### Task brief
Pictures excluded, output the lines of the data below between the one holding "სრულმასშტაბიანი ომი კრემლის იგივე" and the one holding "deschide printr-o simplă apăsare.", inclusive, exactly as they stand.

--*--

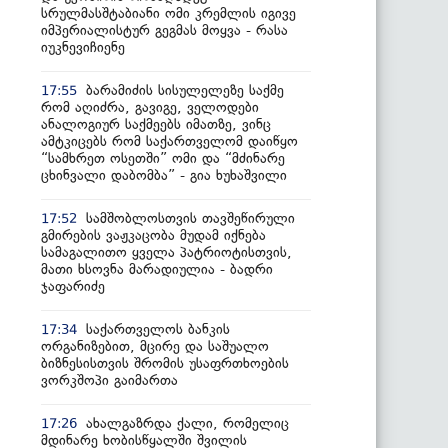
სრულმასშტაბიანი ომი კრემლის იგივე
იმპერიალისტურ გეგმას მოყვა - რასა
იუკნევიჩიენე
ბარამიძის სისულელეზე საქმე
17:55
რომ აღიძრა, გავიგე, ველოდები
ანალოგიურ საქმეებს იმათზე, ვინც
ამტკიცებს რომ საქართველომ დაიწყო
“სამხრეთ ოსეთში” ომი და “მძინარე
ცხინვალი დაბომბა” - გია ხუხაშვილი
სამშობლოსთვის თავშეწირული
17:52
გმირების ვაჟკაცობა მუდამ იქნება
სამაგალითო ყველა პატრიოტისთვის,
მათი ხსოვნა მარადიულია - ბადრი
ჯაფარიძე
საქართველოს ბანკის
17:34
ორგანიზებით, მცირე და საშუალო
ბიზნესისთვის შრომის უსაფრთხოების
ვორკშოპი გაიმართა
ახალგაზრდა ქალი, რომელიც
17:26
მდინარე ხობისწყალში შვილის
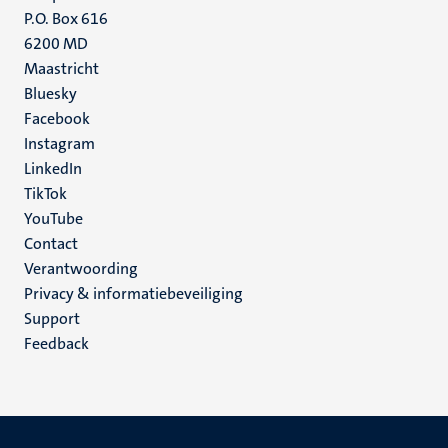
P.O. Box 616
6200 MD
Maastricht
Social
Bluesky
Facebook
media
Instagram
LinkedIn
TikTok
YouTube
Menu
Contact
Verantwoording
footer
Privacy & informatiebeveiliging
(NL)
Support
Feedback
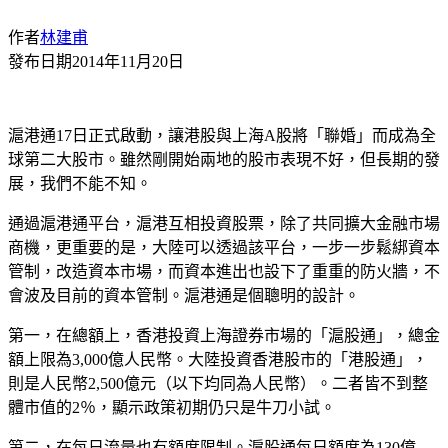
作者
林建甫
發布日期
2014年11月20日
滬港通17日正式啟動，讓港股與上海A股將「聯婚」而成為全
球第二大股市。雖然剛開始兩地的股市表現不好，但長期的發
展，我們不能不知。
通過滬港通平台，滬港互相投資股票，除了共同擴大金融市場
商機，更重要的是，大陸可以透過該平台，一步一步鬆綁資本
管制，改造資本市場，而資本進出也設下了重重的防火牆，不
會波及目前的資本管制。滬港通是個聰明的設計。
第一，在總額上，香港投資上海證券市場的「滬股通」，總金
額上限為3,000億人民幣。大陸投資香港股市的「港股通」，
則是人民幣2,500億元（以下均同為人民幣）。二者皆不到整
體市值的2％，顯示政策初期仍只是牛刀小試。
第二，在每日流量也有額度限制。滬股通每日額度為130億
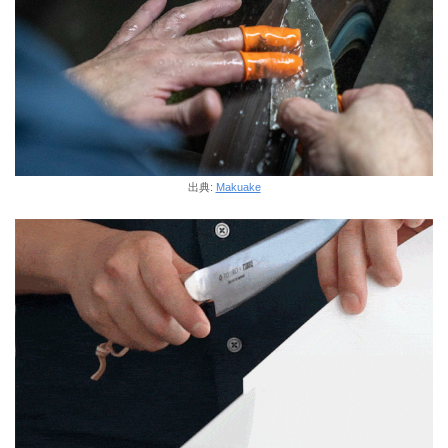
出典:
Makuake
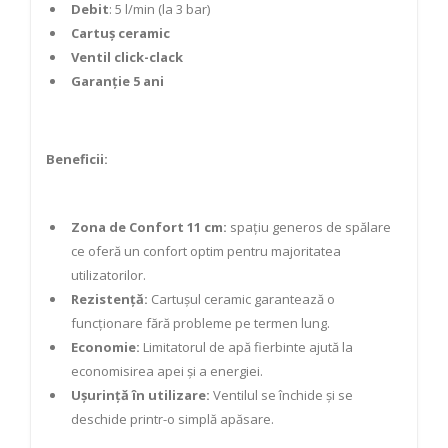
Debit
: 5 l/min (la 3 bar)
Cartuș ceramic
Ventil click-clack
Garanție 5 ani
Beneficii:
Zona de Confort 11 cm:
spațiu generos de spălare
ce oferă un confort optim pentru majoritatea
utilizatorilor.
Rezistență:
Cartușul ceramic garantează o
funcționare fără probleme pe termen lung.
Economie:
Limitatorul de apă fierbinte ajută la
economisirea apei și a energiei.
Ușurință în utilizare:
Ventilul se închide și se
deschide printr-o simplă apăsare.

--*--

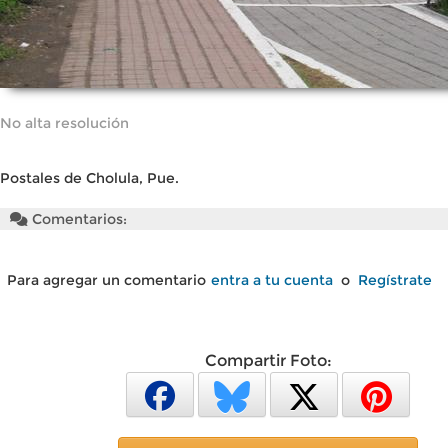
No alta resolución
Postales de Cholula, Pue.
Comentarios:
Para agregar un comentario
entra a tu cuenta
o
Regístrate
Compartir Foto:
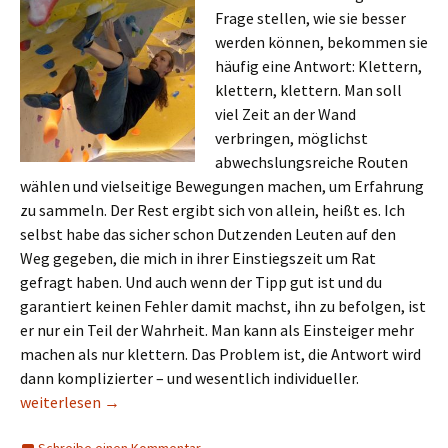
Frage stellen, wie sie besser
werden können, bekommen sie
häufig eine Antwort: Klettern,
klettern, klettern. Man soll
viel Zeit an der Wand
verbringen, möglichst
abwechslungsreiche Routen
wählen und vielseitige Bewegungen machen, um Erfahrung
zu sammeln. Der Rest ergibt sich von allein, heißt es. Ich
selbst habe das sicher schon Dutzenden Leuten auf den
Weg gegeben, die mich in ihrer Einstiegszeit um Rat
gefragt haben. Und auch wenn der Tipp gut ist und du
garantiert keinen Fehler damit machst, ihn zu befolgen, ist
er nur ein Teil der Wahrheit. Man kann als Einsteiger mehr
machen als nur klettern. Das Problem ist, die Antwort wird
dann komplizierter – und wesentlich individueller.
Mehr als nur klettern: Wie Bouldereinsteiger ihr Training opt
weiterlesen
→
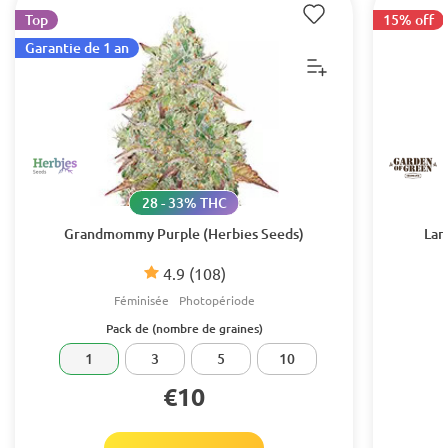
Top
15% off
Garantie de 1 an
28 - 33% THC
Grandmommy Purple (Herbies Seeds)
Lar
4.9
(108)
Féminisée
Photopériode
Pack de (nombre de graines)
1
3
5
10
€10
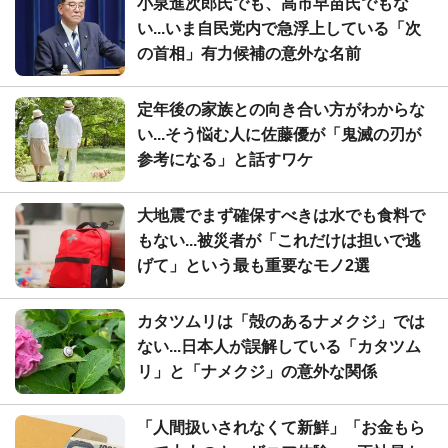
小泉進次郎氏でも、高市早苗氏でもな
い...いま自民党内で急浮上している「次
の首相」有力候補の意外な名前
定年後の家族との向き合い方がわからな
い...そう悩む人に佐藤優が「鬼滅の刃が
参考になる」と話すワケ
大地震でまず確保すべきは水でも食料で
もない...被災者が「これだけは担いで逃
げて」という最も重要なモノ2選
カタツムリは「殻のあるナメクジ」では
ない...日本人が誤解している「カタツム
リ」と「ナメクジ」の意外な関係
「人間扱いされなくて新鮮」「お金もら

--*--

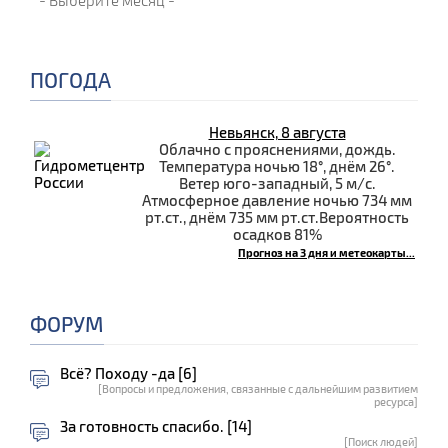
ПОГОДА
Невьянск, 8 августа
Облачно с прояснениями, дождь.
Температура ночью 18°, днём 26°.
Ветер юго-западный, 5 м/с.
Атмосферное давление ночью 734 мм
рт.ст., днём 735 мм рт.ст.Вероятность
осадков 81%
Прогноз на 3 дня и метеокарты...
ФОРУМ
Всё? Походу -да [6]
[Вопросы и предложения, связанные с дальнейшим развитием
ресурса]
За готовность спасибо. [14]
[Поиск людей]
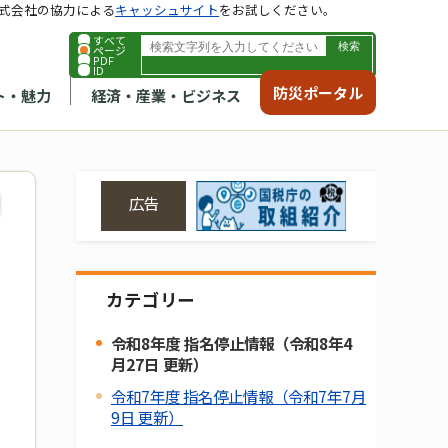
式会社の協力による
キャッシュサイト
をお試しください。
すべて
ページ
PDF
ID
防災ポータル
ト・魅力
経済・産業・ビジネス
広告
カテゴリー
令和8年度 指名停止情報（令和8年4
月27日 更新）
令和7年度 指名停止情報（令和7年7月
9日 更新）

--*--

### Task solution
სრულმასშტაბიანი ომი კრემლის იგივე
იმპერიალისტურ გეგმას მოყვა - რასა
იუკნევიჩიენე
ბარამიძის სისულელეზე საქმე
17:55
რომ აღიძრა, გავიგე, ველოდები
ანალოგიურ საქმეებს იმათზე, ვინც
ამტკიცებს რომ საქართველომ დაიწყო
“სამხრეთ ოსეთში” ომი და “მძინარე
ცხინვალი დაბომბა” - გია ხუხაშვილი
სამშობლოსთვის თავშეწირული
17:52
გმირების ვაჟკაცობა მუდამ იქნება
სამაგალითო ყველა პატრიოტისთვის,
მათი ხსოვნა მარადიულია - ბადრი
ჯაფარიძე
საქართველოს ბანკის
17:34
ორგანიზებით, მცირე და საშუალო
ბიზნესისთვის შრომის უსაფრთხოების
ვორკშოპი გაიმართა
ახალგაზრდა ქალი, რომელიც
17:26
მდინარე ხობისწყალში შვილის
P.O. Box 616
6200 MD
Maastricht
Social
Bluesky
Facebook
media
Instagram
LinkedIn
TikTok
YouTube
Menu
Contact
Verantwoording
footer
Privacy & informatiebeveiliging
(NL)
Support
Feedback
作者
林建甫
發布日期
2014年11月20日
滬港通17日正式啟動，讓港股與上海A股將「聯婚」而成為全
球第二大股市。雖然剛開始兩地的股市表現不好，但長期的發
展，我們不能不知。
通過滬港通平台，滬港互相投資股票，除了共同擴大金融市場
商機，更重要的是，大陸可以透過該平台，一步一步鬆綁資本
管制，改造資本市場，而資本進出也設下了重重的防火牆，不
會波及目前的資本管制。滬港通是個聰明的設計。
第一，在總額上，香港投資上海證券市場的「滬股通」，總金
額上限為3,000億人民幣。大陸投資香港股市的「港股通」，
則是人民幣2,500億元（以下均同為人民幣）。二者皆不到整
體市值的2％，顯示政策初期仍只是牛刀小試。
第二，在每日流量也有額度限制。滬股通每日額度為130億
出典:
Makuake
Debit
: 5 l/min (la 3 bar)
Cartuș ceramic
Ventil click-clack
Garanție 5 ani
Beneficii:
Zona de Confort 11 cm:
spațiu generos de spălare
ce oferă un confort optim pentru majoritatea
utilizatorilor.
Rezistență:
Cartușul ceramic garantează o
funcționare fără probleme pe termen lung.
Economie:
Limitatorul de apă fierbinte ajută la
economisirea apei și a energiei.
Ușurință în utilizare:
Ventilul se închide și se
deschide printr-o simplă apăsare.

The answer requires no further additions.